Im Oktober veröffentlichte die neu gegründete »Inititative Fair Lesen« einen Offenen Brief. Hunderte Autorinnen und Übersetzer, Verlegerinnen und Buchhändler haben ihn seither unterzeichnet. Damit wehren sie sich gegen die Forderung der Bibliotheken, auch aktuelle Bestseller sofort nach Erscheinen als E-Books über die Onleihe verleihen zu dürfen und gegen die drohende Zwangslizenzierung von E-Books. Denn würde das geschehen, drohe der Buchmarkt zu kollabieren.

Schon länger gibt es diesen Streit:

Die Bibliotheken möchten, dass sie jedes Buch sofort nach Erscheinen auch als E-Book per Onleihe verleihen dürfen. Und zwar besonders die aktuellen Titel, die gerade auf den Bestsellerlisten stehen. Für die dafür nötigen Lizenzen möchten sie möglichst wenig Geld ausgeben.

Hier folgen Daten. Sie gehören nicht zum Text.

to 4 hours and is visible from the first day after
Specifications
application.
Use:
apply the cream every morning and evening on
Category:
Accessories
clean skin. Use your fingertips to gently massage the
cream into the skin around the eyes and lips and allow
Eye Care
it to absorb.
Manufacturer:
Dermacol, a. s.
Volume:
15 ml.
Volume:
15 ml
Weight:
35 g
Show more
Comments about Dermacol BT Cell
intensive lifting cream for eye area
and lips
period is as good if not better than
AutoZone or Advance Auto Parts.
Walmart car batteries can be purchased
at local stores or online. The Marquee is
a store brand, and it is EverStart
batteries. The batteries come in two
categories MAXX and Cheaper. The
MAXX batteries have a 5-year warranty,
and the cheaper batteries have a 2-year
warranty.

Dagegen wehren sich Autorinnen und Übersetzer, Verlegerinnen und Buchhändler. Denn dann verdienen sie (noch) weniger (als ohnehin schon).

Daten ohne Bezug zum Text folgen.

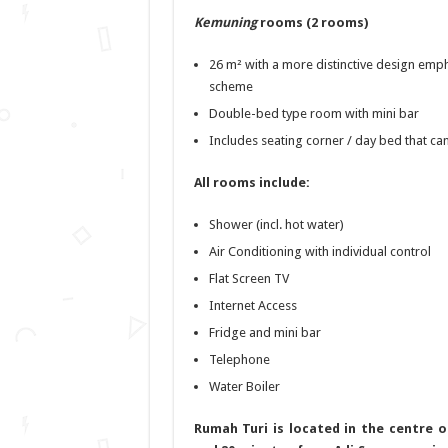
Kemuning
rooms (2 rooms)
26 m² with a more distinctive design emph
scheme
Double-bed type room with mini bar
Includes seating corner / day bed that ca
All rooms include:
Shower (incl. hot water)
Air Conditioning with individual control
Flat Screen TV
Internet Access
Fridge and mini bar
Telephone
Water Boiler
Rumah Turi is located in the centre o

Früher haben sich die beiden Parteien zum Thema E-Lending beziehungsweise Onleihe halbwegs gesittet miteinander ausgetauscht. Kürzlich ist der Deutsche Bibliotheksverbands vorgeprescht, um möglichst viele Politiker*innen auf seine Seite zu ziehen. Die »Initiative Fair Lesen« ist darauf die Reaktion.

Hier der Offene Brief der Autor*innen, Übersetzer*innen, Verleger*innen und Buchhändler*innen von der Initiative Fair Lesen:

Schreiben ist nicht umsonst
Gegen die Zwangslizenzierung. Für Vielfalt und Meinungsfreiheit.

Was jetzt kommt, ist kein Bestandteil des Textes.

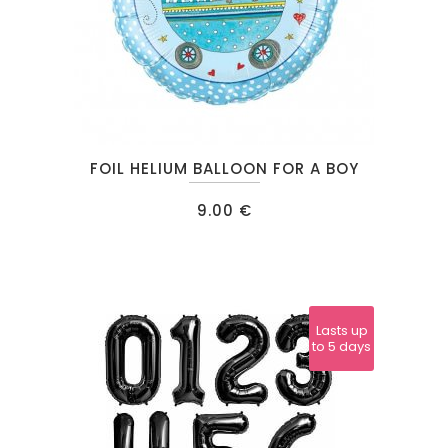
FOIL HELIUM BALLOON FOR A BOY
9.00
€
Lasts up
to 5 days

»Vielfalt, Mut zu Neuem und die Freiheit des Denkens – das sind die Triebfedern der Literatur in einer offenen Gesellschaft. Wir, die Gemeinschaft von Autorinnen und Autoren, Verlagen und Buchhandel, stoßen Debatten an. Unsere Romane und Geschichten, Gedichte und Dramen, Sachbücher, Ratgeber, Fachbücher, Lehrbücher, Essays und Kinderbücher eröffnen Lesenden neue Welten und Sichtweisen. Heute sind wir in Sorge, dass die Politik unsere Arbeitsgrundlage aufs Spiel setzt – durch Bestrebungen, mit dem Zugang zu Literatur zugleich digitale Ausleihe zu Niedrigpreisen zu erzwingen. Der Weg dorthin soll über die öffentlichen Bibliotheken führen. Doch dieser Weg wäre fatal. Selbstverständlich schätzen wir das Konzept der Bibliotheken, Menschen unabhängig von ihrer finanziellen Lage die Möglichkeit zum Lesen von Büchern zu geben. Gleichzeitig müssen sich Autorinnen und Autoren auf gerechte Vergütung verlassen können – und frei in ihren Entscheidungen bleiben. Dafür sorgt der Buchmarkt, der zugleich Grundvoraussetzung für literarische Vielfalt ist.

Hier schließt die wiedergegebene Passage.